Nesmy Manigat, investi à la tête du MENFP le 26 novembre 2021 par le ministre de l’Environnement, James Cadet, au nom de l’ancien Premier ministre par intérim Ariel Henry, a exercé ses fonctions pendant environ deux ans et demi. Sa nomination s’est inscrite dans un contexte marqué par de profonds défis socioéconomiques, politiques et environnementaux, peu après le séisme du 14 août 2021 qui a gravement affecté le Grand Sud.

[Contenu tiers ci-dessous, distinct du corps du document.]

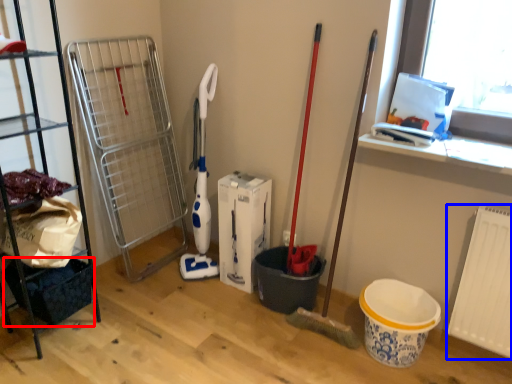 Question: Which object is closer to the camera taking this photo, basket (highlighted by a red box) or radiator (highlighted by a blue box)?

Choices:
 (A) basket
 (B) radiator

Answer: (B)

Dès son entrée en fonction, il a réactivé les 12 mesures qui ont guidé son action, faisant de son mandat une nécessité urgente de répondre aux besoins critiques du secteur éducatif.
À son arrivée à la tête du MENFP, il a accordé la priorité à trois zones d’intervention : le Grand Sud, ravagé par le séisme du 14 août, qui nécessitait une mobilisation d’efforts plus soutenus, demandant une synergie parfaite entre l’État, la société civile haïtienne et la communauté internationale ; les zones de non-droit gangrenées par le grand banditisme, privant les enfants de l’accès à l’école et portant atteinte à leur droit à l’éducation en toute circonstance ; et la zone frontalière, pour laquelle il prônait la mise en place d’infrastructures scolaires supplémentaires afin de retenir les enfants haïtiens, souvent contraints de franchir la frontière.
Sous son mandat, plusieurs initiatives significatives ont été entreprises pour renforcer le système éducatif haïtien. Parmi ces réalisations, deux se distinguent particulièrement. Tout d’abord, la promotion de la langue créole, qui visait à en faire la langue d’enseignement et d’apprentissage des deux premiers cycles de l’enseignement fondamental. Cela a conduit à l’adoption du Cadre d’orientation curriculaire (COC) destiné à développer les compétences et les valeurs des élèves haïtiens. Ensuite, l’introduction du « LIV INIK » dans les écoles publiques et privées pour les élèves des 1er et 2e années fondamentales a marqué une avancée importante dans l’harmonisation des ressources pédagogiques.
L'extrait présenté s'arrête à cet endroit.